Он зафыркал, стал пальцами скидывать крем с лица. Я захохотала. Он вытер глаза, облизнул инстинктивно губы, посмотрел на меня бешеным взглядом, а потом вдруг скривил измазанную шоколадом морду в ухмылке и заорал, перекрикивая музыку:
– Да ты самая темпераментная пантерочка, какую мне доводилось встречать!
Я захохотала еще громче. Флиртомания на него теперь напала!
Я махнула на колонки. Музыка умолкла.
А Миша вдруг подмигнул Белобрысой Крысе и сказал игриво:
– Чудесно целуешься, малышка.
Малышка?! Ах ты, гад недобитый! У меня в руках возник сам собой… веник? Почему веник? Хотя орудие вполне подходящее! И я стукнула Мишу веником. Попала по плечу. Хотела еще, да этот гад вцепился в веник руками.
– Отдай! – кричу. – А то я тебя какой-нибудь сковородкой отколошматю!
– Ты же сама сказала, что между нами все кончено! – процедил он сквозь зубы, не выпуская веник.
– Я думала, что ты будешь против! – зарычала я, дергая веник к себе.
– Ждала, что умолять буду? – озлился он.
– Так и знала, что я для тебя ничего не значу! – кричала я. – Ты только и ждал повода, чтобы побежать к своей Крысе.
– Кто Крыса? – завопила Мелисса. – Это я Крыса?! Ах ты, простушка!
Я стукнула Мишу локтем, вырвала у него веник и взлохматила им прическу этой нахалке. Она завизжала. Ага! Без магии и драться не умеешь! Боковым зрением я заметила, что из кухни прибежали Бондин и Орхидея.
Миша схватил меня в охапку со спины, прижав мои руки так, что я не могла ими пошевелить:
– Ты обалдела?
– Это ты во всем виноват, – сказала я, отдуваясь.
– Я?
– Да отпусти ты, – проговорила я, – не буду больше.
Мелисса отошла на безопасное расстояние. Я отдала Мише веник, развернулась и пошла прочь из гостиной во дворик.
Я неожиданно почувствовала себя такой усталой от всей этой неразберихи, от сумасшедшего мельтешения чувств и мыслей, что не хотела ни говорить, ни видеть кого бы то ни было.
Свежий ночной воздух струился через раскрытые стеклянные двери. На небе сияли звезды, далеко, у берега, тихо вздыхало море.

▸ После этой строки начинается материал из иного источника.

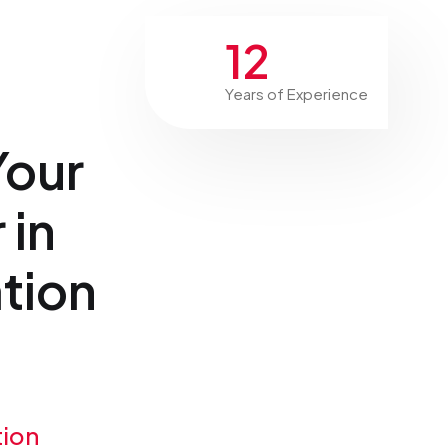
12
Years of Experience
Your
 in
tion
tion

Во дворике было темно, и я не сразу заметила, что на шезлонге у стены кто-то отдыхает. И хотя в темноте нельзя было хорошо рассмотреть лица, я сразу поняла, что это не Николай. На шезлонге растянулся здоровенный широкоплечий мужчина, просто атлет, и тоже в гавайской рубашке, как у Николая. На животе у него спал кот – не тот небольшой рыжий котяра, а другой: тоже рыжий, но большой и пушистый, как енот.
Я бегом вернулась в гостиную и шепотом сообщила всем (кроме Миши, которого в гостиной не оказалось – похоже, пошел умываться):
– Там! Там какой-то культурист! Спит на шезлонге!

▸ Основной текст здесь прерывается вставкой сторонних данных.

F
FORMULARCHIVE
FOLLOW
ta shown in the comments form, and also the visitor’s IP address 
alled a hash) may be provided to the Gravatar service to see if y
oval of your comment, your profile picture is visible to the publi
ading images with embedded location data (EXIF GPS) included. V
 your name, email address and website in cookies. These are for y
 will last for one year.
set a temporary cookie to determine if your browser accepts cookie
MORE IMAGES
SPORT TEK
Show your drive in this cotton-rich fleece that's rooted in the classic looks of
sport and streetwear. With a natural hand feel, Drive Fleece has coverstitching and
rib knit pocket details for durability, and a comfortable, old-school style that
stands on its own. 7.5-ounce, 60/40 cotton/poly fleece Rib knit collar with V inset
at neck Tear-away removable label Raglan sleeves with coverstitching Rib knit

– Какой культурист? – удивилась Орхидея. – Ты про Николаса?
– Он похож на культуриста, как я на балерину! – сказала я.
– Знаю, знаю, ты предпочитаешь быть пианисткой, – ухмыльнулся Бондин, направляясь к стеклянным дверям.
Он еще будет напоминать об этом глупом дурацком флирте!
У дверей Бондин задержался и щелкнул выключателем на стене. Дворик озарился неярким светом. Бондин вышел наружу, за ним мы все.
Денис засмеялся. Вслух, громко. Просто расхохотался.
Великолепный атлет приподнялся на шезлонге. Лицо его было очень знакомо. Особенно голубо-льдистые глаза. Я поняла, что он очень похож на Николая, будто его сын. Красивый, с гладковыбритым лицом, с могучими плечами.